The farther we get from the nineteenth-century experience of seafaring, however, the less people know about what that life was like. For those close to that time, Melville’s descriptions had recognizable verisimilitude that most readers today wouldn’t have. Most readers today would benefit from the visual presentation of a movie—assuming the filmmaker was knowledgeable and faithful to the original. If we’re talking about the nineteenth century or earlier, or even if the reference is to the 1950s or ’60s, such differences are not especially problematic. Historians and other experts can explain and clarify. Time is not the only distancing factor, however. Differences in culture, religious beliefs, and philosophies also separate people as much as differences in times.

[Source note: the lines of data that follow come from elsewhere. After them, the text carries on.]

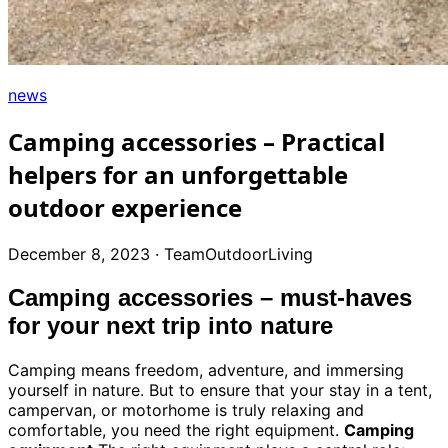
+39
0471
phone
962
540
news
4.6
Google
Camping accessories – Practical
Facebook
helpers for an unforgettable
Instagram
outdoor experience
December 8, 2023
·
TeamOutdoorLiving
Camping accessories – must-haves
for your next trip into nature
Camping means freedom, adventure, and immersing
yourself in nature. But to ensure that your stay in a tent,
campervan, or motorhome is truly relaxing and
comfortable, you need the right equipment.
Camping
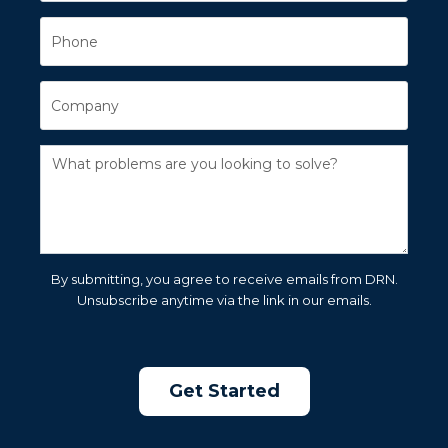
By submitting, you agree to receive emails from DRN.
Unsubscribe anytime via the link in our emails.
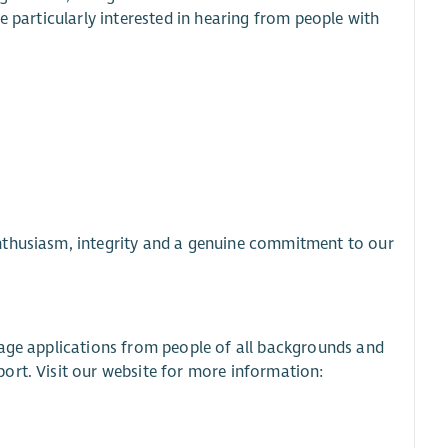
e particularly interested in hearing from people with
nthusiasm, integrity and a genuine commitment to our
rage applications from people of all backgrounds and
ort. Visit our website for more information:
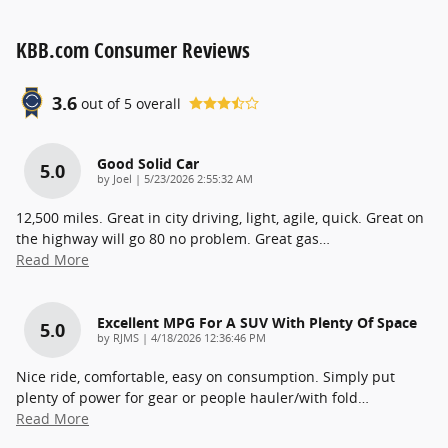
KBB.com Consumer Reviews
3.6
out of
5
overall
Good Solid Car
5.0
on
by
Joel
|
5/23/2026 2:55:32 AM
12,500 miles. Great in city driving, light, agile, quick. Great on
the highway will go 80 no problem. Great gas
…
Read More
Excellent MPG For A SUV With Plenty Of Space
5.0
on
by
RJMS
|
4/18/2026 12:36:46 PM
Nice ride, comfortable, easy on consumption. Simply put
plenty of power for gear or people hauler/with fold
…
Read More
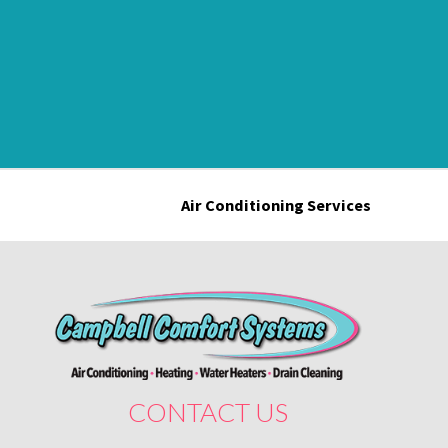
Air Conditioning Services
CONTACT US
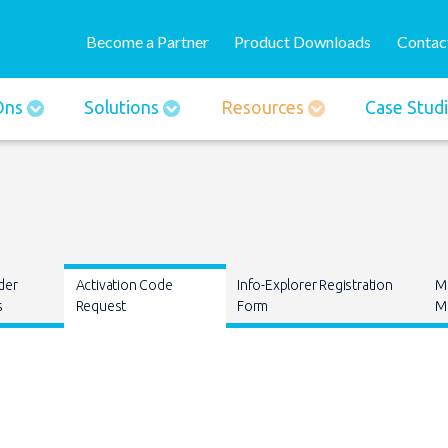
Skip
User
to
Become a Partner
Product Downloads
Contac
account
main
menu
content
-Ons
Solutions
Resources
Case Stud
der
Activation Code
Info-Explorer Registration
M
s
Request
Form
Ma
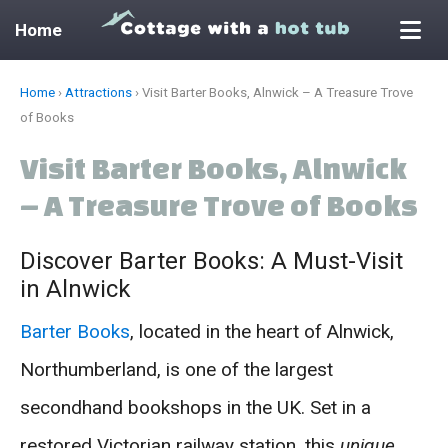
Home
Skip
Home
›
Attractions
›
Visit Barter Books, Alnwick – A Treasure Trove
to
of Books
content
Visit Barter Books, Alnwick
– A Treasure Trove of Books
Discover Barter Books: A Must-Visit
in Alnwick
Barter Books
, located in the heart of Alnwick,
Northumberland, is one of the largest
secondhand bookshops in the UK. Set in a
restored Victorian railway station, this
unique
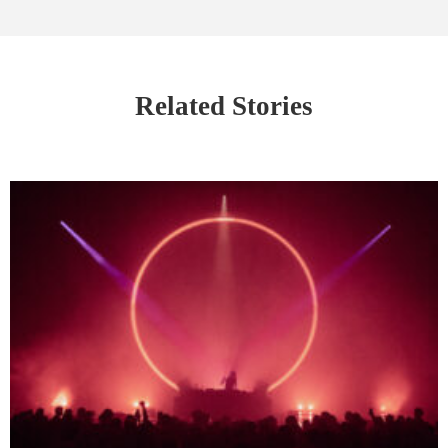
Related Stories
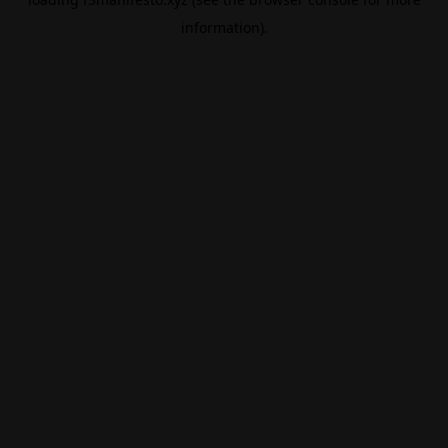
information).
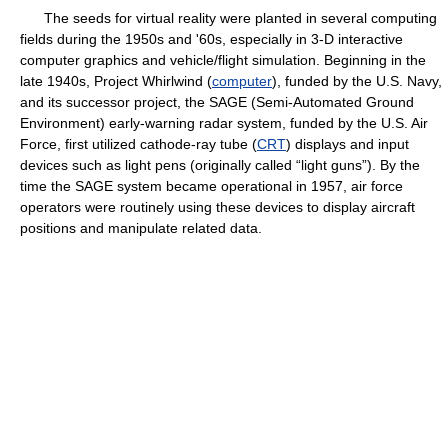
The seeds for virtual reality were planted in several computing
fields during the 1950s and '60s, especially in 3-D interactive
computer graphics and vehicle/flight simulation. Beginning in the
late 1940s, Project Whirlwind (
computer
), funded by the U.S. Navy,
and its successor project, the SAGE (Semi-Automated Ground
Environment) early-warning radar system, funded by the U.S. Air
Force, first utilized cathode-ray tube (
CRT
) displays and input
devices such as light pens (originally called “light guns”). By the
time the SAGE system became operational in 1957, air force
operators were routinely using these devices to display aircraft
positions and manipulate related data.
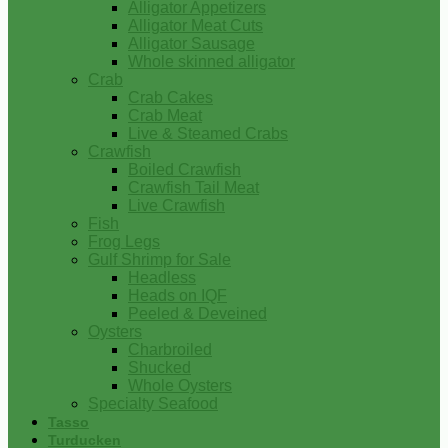
Alligator Appetizers
Alligator Meat Cuts
Alligator Sausage
Whole skinned alligator
Crab
Crab Cakes
Crab Meat
Live & Steamed Crabs
Crawfish
Boiled Crawfish
Crawfish Tail Meat
Live Crawfish
Fish
Frog Legs
Gulf Shrimp for Sale
Headless
Heads on IQF
Peeled & Deveined
Oysters
Charbroiled
Shucked
Whole Oysters
Specialty Seafood
Tasso
Turducken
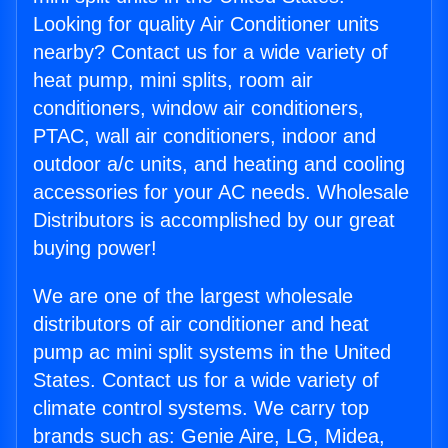
Looking for quality Air Conditioner units
nearby? Contact us for a wide variety of
heat pump, mini splits, room air
conditioners, window air conditioners,
PTAC, wall air conditioners, indoor and
outdoor a/c units, and heating and cooling
accessories for your AC needs. Wholesale
Distributors is accomplished by our great
buying power!
We are one of the largest wholesale
distributors of air conditioner and heat
pump ac mini split systems in the United
States. Contact us for a wide variety of
climate control systems. We carry top
brands such as: Genie Aire, LG, Midea,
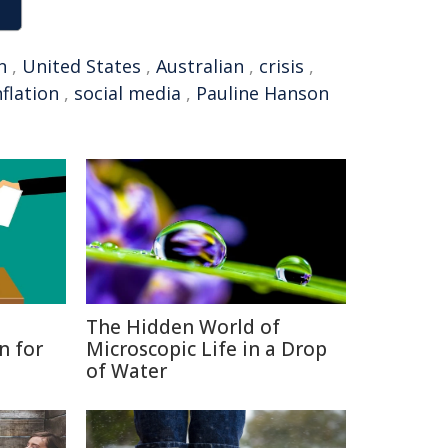
n
,
United States
,
Australian
,
crisis
,
nflation
,
social media
,
Pauline Hanson
The Hidden World of
n for
Microscopic Life in a Drop
of Water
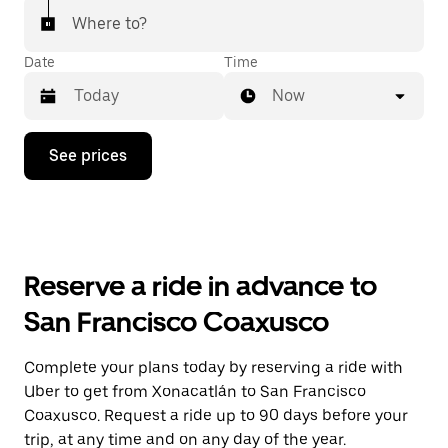
Where to?
Date
Time
Now
Press
See prices
the
down
arrow
key
to
interact
with
Reserve a ride in advance to
the
calendar
San Francisco Coaxusco
and
select
a
Complete your plans today by reserving a ride with
date.
Uber to get from Xonacatlán to San Francisco
Press
the
Coaxusco. Request a ride up to 90 days before your
escape
trip, at any time and on any day of the year.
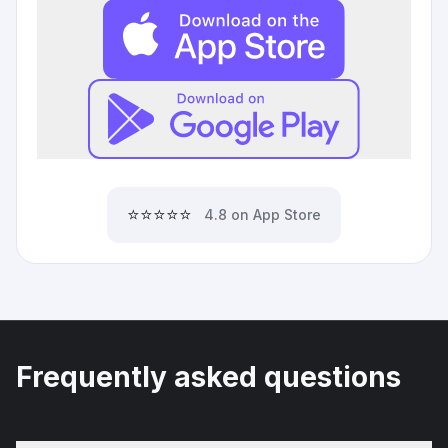
⭐⭐⭐⭐⭐
4.8 on App Store
Frequently asked questions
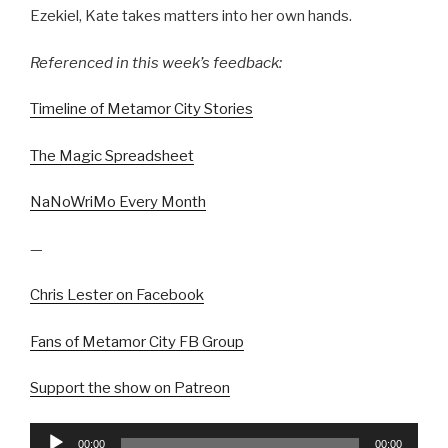
Ezekiel, Kate takes matters into her own hands.
Referenced in this week’s feedback:
Timeline of Metamor City Stories
The Magic Spreadsheet
NaNoWriMo Every Month
—
Chris Lester on Facebook
Fans of Metamor City FB Group
Support the show on Patreon
Audio
00:00
00:00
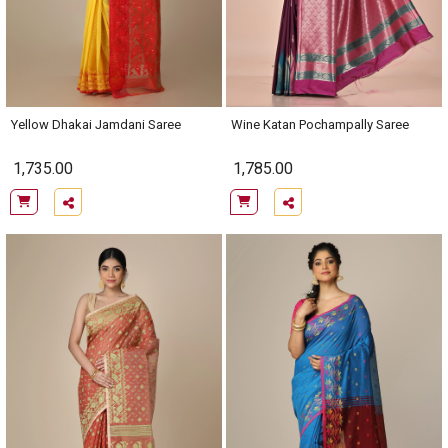
Yellow Dhakai Jamdani Saree
Wine Katan Pochampally Saree
1,735.00
1,785.00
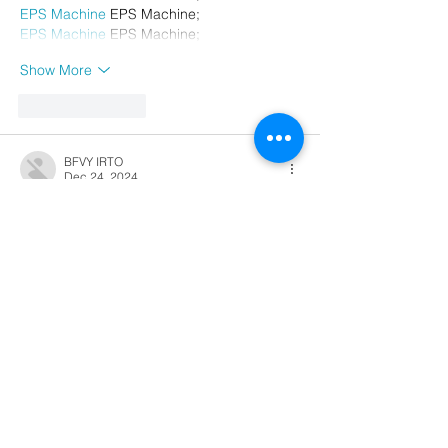
EPS Machine
 EPS Machine;
EPS Machine
 EPS Machine;
Show More
Like
Reply
BFVY IRTO
Dec 24, 2024
代发外链
 提权重点击找我;
游戏推广
 游戏推广;
Fortune Tiger
 Fortune Tiger;
Fortune Tiger Slots
 Fortune…
谷歌马甲包/
 谷歌马甲包;
谷歌霸屏
 谷歌霸屏;
 מכונות ETPU;
מכונות ETPU
；ماكينات اي تي بي…
آلات إي بي بي…
ETPU maşınları
 ETPU maşınları；
ETPUマシン
 ETPUマシン；
ETPU 기계
 ETPU 기계；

When distance—caused by either time or culture—interferes with understanding, video clarifies: It gives us a better picture. That doesn’t mean, however, that the video is correct. The film of Mary Shelley’s Frankenstein doesn’t tell quite the same story as her novel. Yet the version of the story that stuck in my head was the film version, and I had to be reminded that the film version made some significant changes to “humanize” the monster. It is significant that I had read the book several times and seen the movie only once (not counting Young Frankenstein, which tells a very different story). Fictional monsters aside, my concern is primarily with our daily news coverage. The sober analysis and depth of meaning provided by print media is being replaced by video, and while that may increase emotional involvement, it reduces intellectual engagement. I am not at all sure that’s a good thing.
What we remember tends to be influenced primarily by emotional involvement. Love a politician or hate him or her, you probably arrived at that feeling-state based on what you have seen rather than what you have read, and the parts of what you have read that evoke emotions will be better remembered than those focusing on analysis of details. It is difficult for most people to generate a strong emotional response based only on what they read. Visual images, and especially video, has a much greater visual impact. When you review the history of humanity, you quickly see how often behavior is governed by fear and hatred. Humanity has basically lurched from war to war. Millions of words were written about the Vietnam War, for example, but one photo changed people’s minds about it.
The ideal for persuasion, of course, is to promote both intellectual understanding and emotional commitment, and that is difficult to do in a single message. As you read and/or watch the daily news, ask yourself whether the authors/publishers want you to understand or feel. Be glad for those who want to do both. Those are the ones to take seriously.